Le fantasme de l'illimité a envahi tout notre imaginaire et notre réalité : du soixante-huitard "il est interdit d'interdire" au "laissez faire, laissez aller" libéral en passant par le "travailler plus pour produire plus pour gagner plus" et "arracher l'individu de tous ses déterminismes", le marché allié à la technique (ce que Jacques Ellul appelle le système technicien) est là pour maintenir ce mythe en place via la publicité, aussi longtemps que possible.


Le rêve prométhéen, la tentation de la démesure et de l'infini ont toujours existé dans l'histoire des hommes. Et l'Histoire, comme la mythologie grecque et les paraboles judéo-chrétiennes, nous apprennent que cela se termine toujours mal. Pourquoi ? Parce que l'on peut toujours tenter de nier, contourner ou repousser les limites, mais on ne peut pas les supprimer.


Tout au plus, détruire des limites en créera de nouvelles, pas forcément plus enviables : les transhumanistes rêvent de l'immortalité pour tous, mais doivent bien reconnaître qu'une fois ce "progrès" réalisé, avoir des enfants ne sera plus possible, pour des raisons évidentes de surpopulation. Vouloir à tout prix conserver sa vie ou avoir la joie de la transmettre, il y aura toujours un choix à faire.

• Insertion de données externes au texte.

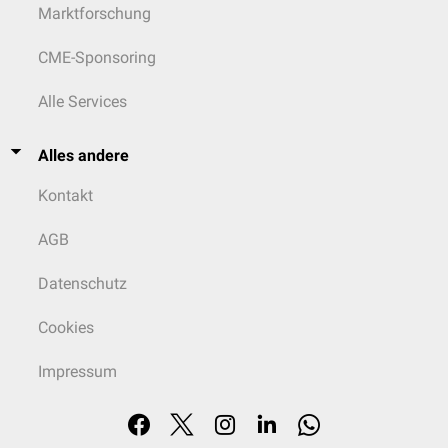
Marktforschung
CME-Sponsoring
Alle Services
Alles andere
Kontakt
AGB
Datenschutz
Cookies
Impressum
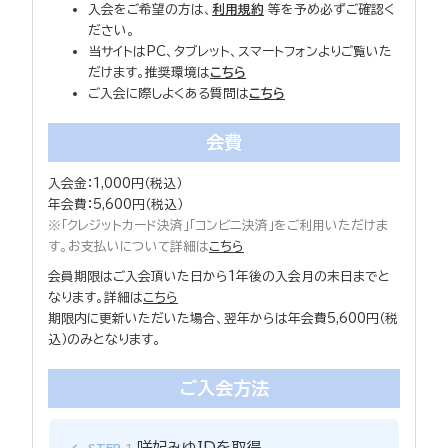
入会をご希望の方は、
利用規約
等を予め必ずご確認く
ださい。
当サイトはPC、タブレット、スマートフォンよりご覧いた
だけます。推奨環境は
こちら
ご入会に際しよくある質問は
こちら
会費
入会金：1,000円（税込）
年会費：5,600円（税込）
※「クレジットカード決済」「コンビニ決済」をご利用いただけま
す。お支払いについて詳細は
こちら
会員期限はご入会頂いた日から1年後の入会月の末日までと
なります。詳細は
こちら
期限内に更新いただいた場合、翌年からは年会費5,600円（税
込）のみとなります。
ご入会方法
咲妃みゆIDを取得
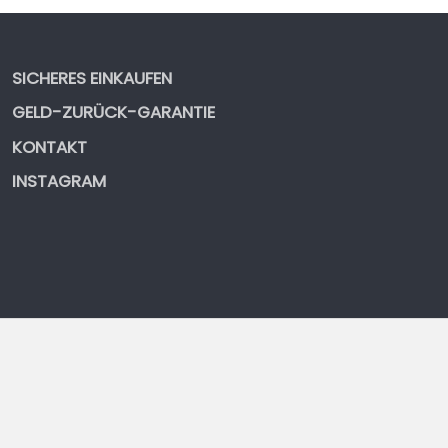
SICHERES EINKAUFEN
GELD-ZURÜCK-GARANTIE
KONTAKT
INSTAGRAM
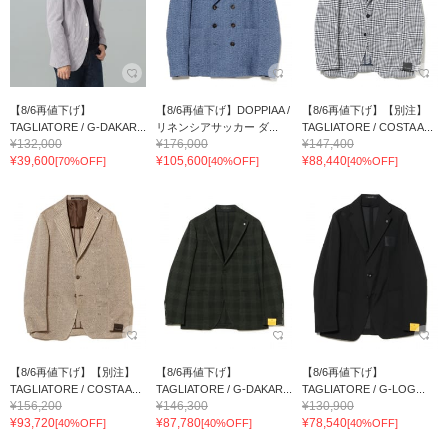
【8/6再値下げ】
【8/6再値下げ】DOPPIAA /
【8/6再値下げ】【別注】
TAGLIATORE / G-DAKAR...
リネンシアサッカー ダ...
TAGLIATORE / COSTA A...
¥132,000
¥176,000
¥147,400
¥39,600
¥105,600
¥88,440
[70%OFF]
[40%OFF]
[40%OFF]
【8/6再値下げ】【別注】
【8/6再値下げ】
【8/6再値下げ】
TAGLIATORE / COSTA A...
TAGLIATORE / G-DAKAR...
TAGLIATORE / G-LOG...
¥156,200
¥146,300
¥130,900
¥93,720
¥87,780
¥78,540
[40%OFF]
[40%OFF]
[40%OFF]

La limite, loin de nous contraindre, au contraire nous émancipe, et même, nous fait tout simplement exister, consister : est "illimité" ce qui est informe, sans substance, sans identité. On peut par exemple imaginer de supprimer les frontières d'un pays, mais alors ce n'est plus un pays. Ou encore, détruire les limites entre l'homme et la femme, entre la machine et l'homme bardé de puces électroniques, entre l'adulte et l'enfant... On peut l'imaginer, mais alors il devient difficile de définir ce qu'est un humain ! C'est bel et bien la limite qui nous définit et nous humanise.

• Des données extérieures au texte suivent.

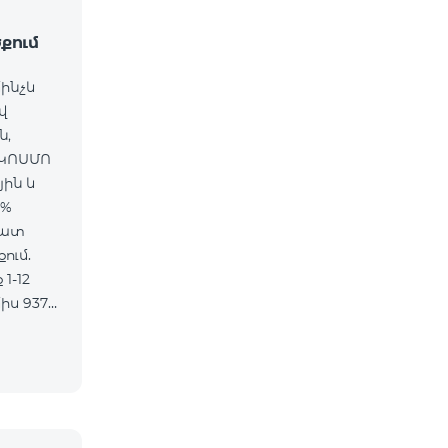
քում
մինչև
վ
ն,
 ԿՈՍՄՈ
յին և
5%
մատ
ում.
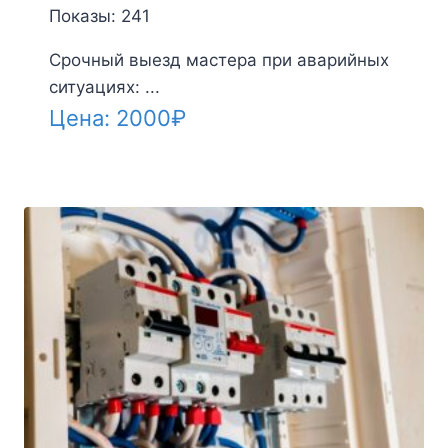
Показы: 241
Срочный выезд мастера при аварийных
ситуациях: ...
Цена:
2000
₽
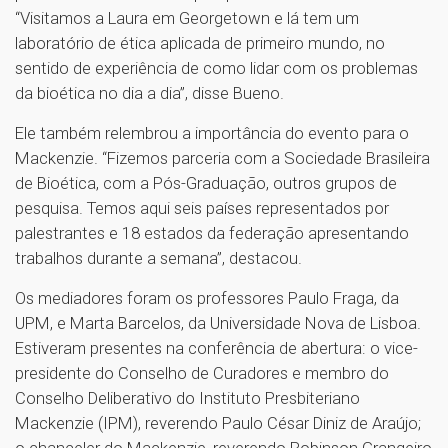
“Visitamos a Laura em Georgetown e lá tem um
laboratório de ética aplicada de primeiro mundo, no
sentido de experiência de como lidar com os problemas
da bioética no dia a dia”, disse Bueno.
Ele também relembrou a importância do evento para o
Mackenzie. “Fizemos parceria com a Sociedade Brasileira
de Bioética, com a Pós-Graduação, outros grupos de
pesquisa. Temos aqui seis países representados por
palestrantes e 18 estados da federação apresentando
trabalhos durante a semana”, destacou.
Os mediadores foram os professores Paulo Fraga, da
UPM, e Marta Barcelos, da Universidade Nova de Lisboa.
Estiveram presentes na conferência de abertura: o vice-
presidente do Conselho de Curadores e membro do
Conselho Deliberativo do Instituto Presbiteriano
Mackenzie (IPM), reverendo Paulo César Diniz de Araújo;
o chanceler do Mackenzie, reverendo Robinson Grangeiro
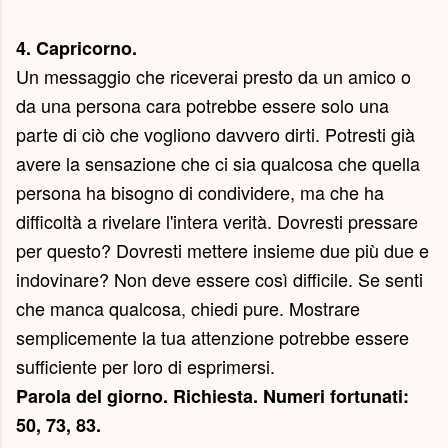
4. Capricorno.
Un messaggio che riceverai presto da un amico o
da una persona cara potrebbe essere solo una
parte di ciò che vogliono davvero dirti. Potresti già
avere la sensazione che ci sia qualcosa che quella
persona ha bisogno di condividere, ma che ha
difficoltà a rivelare l'intera verità. Dovresti pressare
per questo? Dovresti mettere insieme due più due e
indovinare? Non deve essere così difficile. Se senti
che manca qualcosa, chiedi pure. Mostrare
semplicemente la tua attenzione potrebbe essere
sufficiente per loro di esprimersi.
Parola del giorno.
Richiesta
. Numeri fortunati:
50, 73, 83.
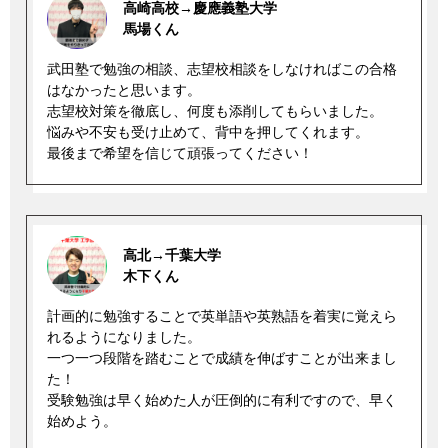
高崎高校→慶應義塾大学
馬場くん
武田塾で勉強の相談、志望校相談をしなければこの合格
はなかったと思います。
志望校対策を徹底し、何度も添削してもらいました。
悩みや不安も受け止めて、背中を押してくれます。
最後まで希望を信じて頑張ってください！
高北→千葉大学
木下くん
計画的に勉強することで英単語や英熟語を着実に覚えら
れるようになりました。
一つ一つ段階を踏むことで成績を伸ばすことが出来まし
た！
受験勉強は早く始めた人が圧倒的に有利ですので、早く
始めよう。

La Décroissance, qui est également le nom du mensuel dirigé par Vincent Cheynet, est certes un mot à connotation négative, c'est pourquoi il effraie souvent. On pourrait préférer les mots de sobriété, simplicité volontaire, écologie intégrale, etc. De fait, l'auteur est certes lucide et intéressant mais a le défaut de trop voir uniquement ce qui ne va pas, ce qui est toujours plus facile que de proposer des solutions concrètes. Au moins cette charge négative du mot a-t-elle le mérite de déranger, et rappeler la nécessité d'une remise en question radicale du mythe contemporain de l'illimité, de la croissance exponentielle infinie dans un monde qui est, lui, bien fini.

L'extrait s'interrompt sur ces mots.